Biedermeier chairs, a 1980s Paul Maven burl wood and chrome table, and contemporary designs from Nordic Knots and Bunny Williams all live in harmony in Paola Saracino Fendi’s chic Upper East Side residence by Campbell-Rey. The lively scenic wallpaper is by Iksel. Angela Hau

Now and Then: Mixing and Matching Historical Eras

Michael Diaz-Griffith, executive director of the Design Leadership Network and author of The New Antiquarians says that where American antiques are concerned, 2023 was “like the tidal wave at the end of Deep Impact, and we are all Téa Leoni: subsumed.” This is as much a reflection of shifting taste as it is the result of exciting new scholarship in design history. “The most important trend in Americana doesn’t relate directly to aesthetics,” he tells AD PRO, “it’s our evolving understanding of the category itself. American material culture was (and is) made by craftspeople of color, women and girls, Native Americans, immigrants, and others who have traditionally been marginalized in the pages of history, and our shift in focus from the parlor to the workshop is resulting in a new understanding of who Americana was by and for: all of us.”

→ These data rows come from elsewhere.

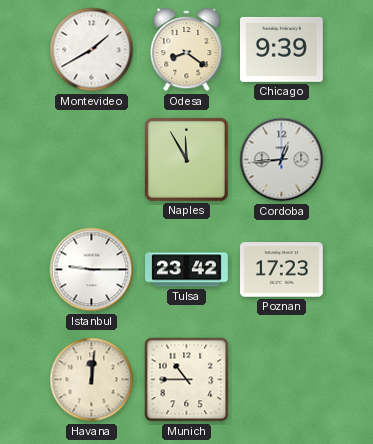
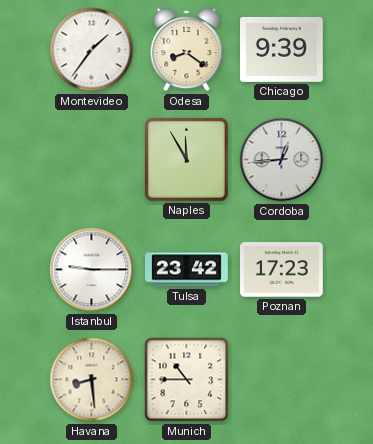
Montevideo: 1:40 -> 1:36
Havana: 12:01 -> 8:29
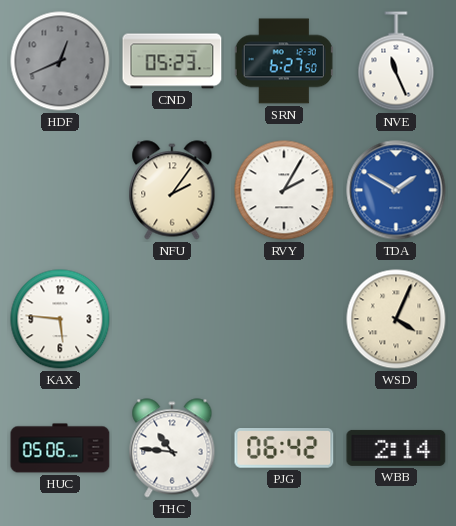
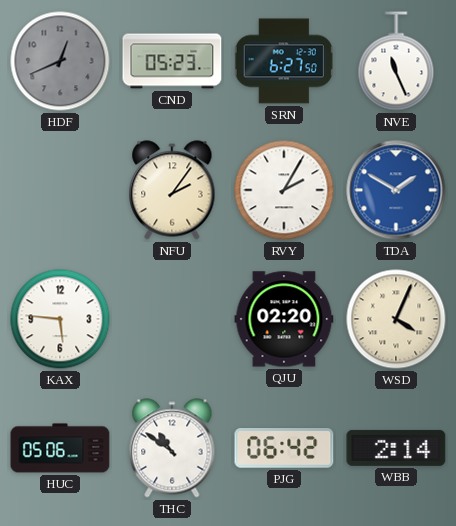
QJU: none -> 02:20
THC: 10:46 -> 10:51
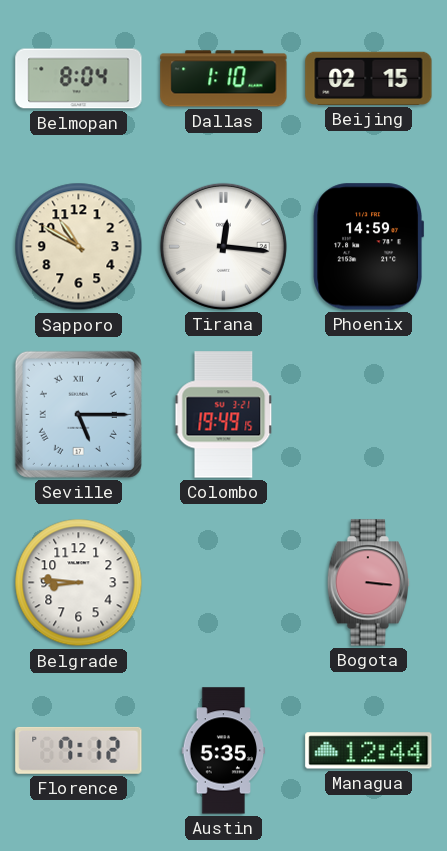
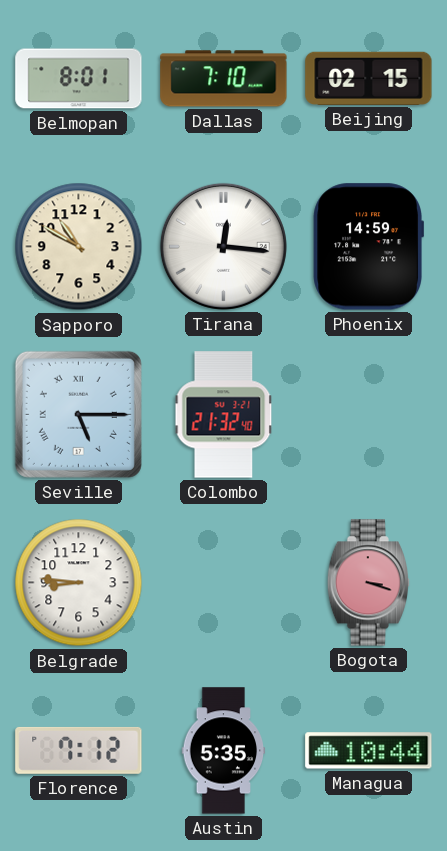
Belmopan: 8:04 -> 8:01
Dallas: 1:10 -> 7:10
Colombo: 19:49 -> 21:32
Bogota: 3:16 -> 3:18
Managua: 12:44 -> 10:44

That history includes a somewhat avant garde approach to mixing pieces of Americana into modern interiors. “I’m particularly excited by the way patrons of collectible design—including hard-line modernists—are beginning to appreciate the more minimal, formalist expressions of American design,” he adds. “There is a precedent for this: In the early 20th century, modern artists and their avant-garde patrons practically invented the market for Americana as we know it today. They saw a parallel between modern art and the bold, graphic use of line in American fine and decorative arts. When viewed through a social lens, Americana feels just as fresh. The Shakers, for example, didn’t have much sex, but they were anything but tame, pushing functionalism toward an ecstatic edge the Bauhaus could only dream of. Who wouldn’t want to own a piece of that radical American history in 2024? Set your auction alerts.”